What particularly blew me away during the initial scenes was Perry Blackshear’s ability to abruptly jerk us between the internal life/monologue of characters and the world outside – of Evan Dumochel listening to his positive thinking tapes on the subway and then the unexpected jolt as he bumps into MacLeod Andrews on the street. Or where you are never entirely sure whether Evan Dumohel’s attraction to Margaret Drake is all in his head or he is regarded as a serial sexual harasser around the workplace as also seems to be implied. The scene where he goes in to see her, only to be cut loose and then returns to pack up his things and find an anonymous Post-It note “Good luck dominating, asshole,” on his desk pulls you back out of his daydream with a considerable jolt.
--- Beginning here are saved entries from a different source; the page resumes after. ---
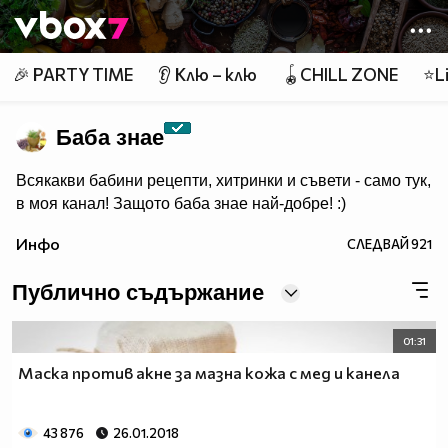
Member of
👾
🎉 PARTY TIME
👂 Клю – клю
🪀CHILL ZONE
⭐Li
Баба знае
Всякакви бабини рецепти, хитринки и съвети - само тук,
в моя канал! Защото баба знае най-добре! :)
Инфо
СЛЕДВАЙ
921
Публично съдържание
01:31
Маска против акне за мазна кожа с мед и канела
43 876
26.01.2018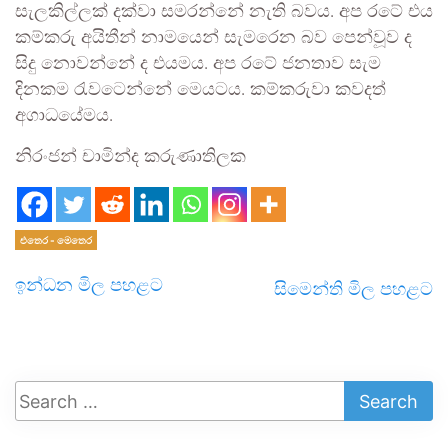
සැලකිල්ලක් දක්වා සමරන්නේ නැති බවය. අප රටේ එය
කම්කරු අයිතීන් නාමයෙන් සැමරෙන බව පෙන්වූව ද
සිදු නොවන්නේ ද එයමය. අප රටේ ජනතාව සැම
දිනකම රැවටෙන්නේ මෙයටය. කම්කරුවා කවදත්
අගාධයේමය.
නිරංජන් චාමින්ද කරුණාතිලක
එතෙර - මෙතෙර
ඉන්ධන මිල පහළට
සිමෙන්ති මිල පහළට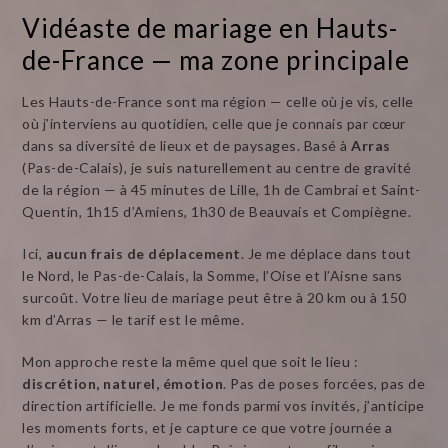
Vidéaste de mariage en Hauts-
de-France — ma zone principale
Les Hauts-de-France sont ma région — celle où je vis, celle
où j’interviens au quotidien, celle que je connais par cœur
dans sa diversité de lieux et de paysages. Basé à
Arras
(Pas-de-Calais), je suis naturellement au centre de gravité
de la région — à 45 minutes de Lille, 1h de Cambrai et Saint-
Quentin, 1h15 d’Amiens, 1h30 de Beauvais et Compiègne.
Ici,
aucun frais de déplacement
. Je me déplace dans tout
le Nord, le Pas-de-Calais, la Somme, l’Oise et l’Aisne sans
surcoût. Votre lieu de mariage peut être à 20 km ou à 150
km d’Arras — le tarif est le même.
Mon approche reste la même quel que soit le lieu :
discrétion, naturel, émotion
. Pas de poses forcées, pas de
direction artificielle. Je me fonds parmi vos invités, j’anticipe
les moments forts, et je capture ce que votre journée a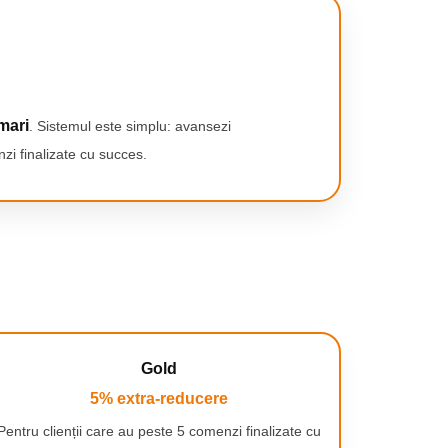
mari
. Sistemul este simplu: avansezi
zi finalizate cu succes.
Gold
5% extra-reducere
Pentru clienții care au peste 5 comenzi finalizate cu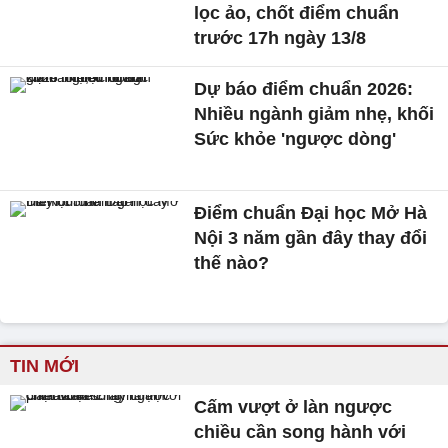
lọc ảo, chốt điểm chuẩn
trước 17h ngày 13/8
Dự báo điểm chuẩn 2026:
Nhiều ngành giảm nhẹ, khối
Sức khỏe 'ngược dòng'
Điểm chuẩn Đại học Mở Hà
Nội 3 năm gần đây thay đổi
thế nào?
TIN MỚI
Cấm vượt ở làn ngược
chiều cần song hành với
The photography is the raw naturalism we associate with indie films but at the same time the editing scheme is highly calculated. The naturalism of the introductory scenes – of the two friends meeting again and Evan Dumochel inviting MacLeod Andrews to stay, of Evan Dumochel’s maybe date with Margaret Drake – jars with the increasingly disturbing elements that enter such as where Andrews goes down to the basement and tapes a knife under the table. Then comes the WTF scene that jolts you wide awake where Andrews gets a phonecall in the middle of the night and goes down into the basement where he is told to await orders to kill people and that he may be asked to kill friends but that Christian is still a good guy so far.
Perry Blackshear leaves you bewildered and puzzled about what is going on – all in a good way. Things become decidedly chilling when MacLeod Andrews invites Margaret Drake down into the basement and then starts creepily talking to her about sulphuric acid before producing an axe or later where he passes notes to Evan Dumochel that say the battle is about to start. The bizarreness is how in any other film there would be easily cued responses where everybody flips out at this. The surprise is how matter-of-fact everybody reacts – Margaret Drake starts hitting Andrews after he follows her in the street but then turns and feels sorry for hurting him, while Dumochel regards the note as mildly puzzling but doesn’t do anything like throw Andrews out on the street.
The most riveting scenes are those that come in the last ten minutes where Evan Dumochel allows MacLeod to tie him up in the cellar as the signal for the end of the world comes (something seemingly reinforced by the power going off) and to place a blindfold over his head. This becomes a gruellingly intense scene as you genuinely do not know where everything is going to end up. Thankfully, Perry Blackshear never ends the film with the cheap twist that both Frailty and Take Shelter fall for. I only await what he makes next with great anticipation.